I had my doubts for a few days, I came to a point where I was starting to get comfortable in the guild, at that stage the rush of “get the hell out of here” comes over me. The fright of being left out, frozen out, disliked overwhelms me, so I run off. But this time, I decided I should talk about it instead. So went to Frez, one of our lovely officers and told her all about my fears and issues, she was a good listener, and had good suggestions for me. And after a nice chat, she calmed me down and I felt at ease. And am now in a very happy place in the guild, and I trust them, and they are a joy to play with. And blabla anxiety shit… I know it’s boring.
So with the purchase of Legion, came a boost to 100. I had already planned out what to use the boost for if I decided to buy the expansion and that was a mage. It’s one of the classes I have never leveled up and always wanted. She is a frosty and named Iceflake. I sometimes call my self a “special snowflake”, and of course that name was taken so, Iceflake it is.
I also got a nice surprise a couple of days ago, where I got asked by our lovely guild master, which I call OnionMaster, if I wanted to become an officer of the guild. Just because I care for the people in it, and because, I’m actually not sure. It seemed he had been thinking about it for a while anyways.
While I had some worries when he asked, he quickly let me now that it was to be a no stress situation, as he is aware of my “crazy syndrome”. That I could take the tasks I myself wanted, and if I ever felt stressed out I could just take a step back. I could be more of the people person in the guild if that suited me. But ey, I am not scared of some responsibility, as long as I don’t feel any pressure, which there isn’t.
So yes, I am content, people seem to like me, and people do say they like me too, and I actually believe them. I don’t know if it’s just these guild friends or if it is me who is feeling a bit better about myself, but it’s nice to feel wanted and valued. I am slowly starting to believe that my opinions matter, that I have things to say that people are willing to listen to. Largely because of therapy, but I think I also joined this guild at the perfect time. As I am on the recovery, these people help me realize things, that aren’t always that easy when you are isolated in the real world. For the first time in my life, I am starting to feel like I am becoming who I am suppose to be, and I owe some of that to these wonderful people.
As for the therapy, I am now 7 weeks in the intensive group therapy, 7 out of 12. It’s going incredibly fast and I am starting to dread the day it’s going to end. I care for the people, and I will hate saying goodbye to them. But it is a part of the therapy as well.

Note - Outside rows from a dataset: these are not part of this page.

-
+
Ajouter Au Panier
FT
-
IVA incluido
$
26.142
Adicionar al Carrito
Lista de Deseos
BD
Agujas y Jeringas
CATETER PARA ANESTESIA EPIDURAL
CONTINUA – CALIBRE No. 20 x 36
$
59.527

Yesterday I had a private session, and my therapist spoke really highly of me, he was proud of my work, I did what I was suppose to do. I took initiative, talked about some incredibly hard and sensitive topics, I was very good at giving feedback to the other members of the group.
He asked me if I wanted to continue into another group when the first was done, and I did reply with a yes. I don’t want to fall back into my old self, and fixing 25 years of baggage is going to take time. And he agreed, so he was going to try his hardest to get me into a new group next year. It’s never certain if you will get a spot or not, but my chances are good since I have done the most out of my time there.
Who knows where I will be this time next year, but I am seriously starting to see some glimmering lights at the end of this incredibly long, sad, scary tunnel. I could cry, if I wasn’t so flattened by my medicine, perhaps that’s a good thing.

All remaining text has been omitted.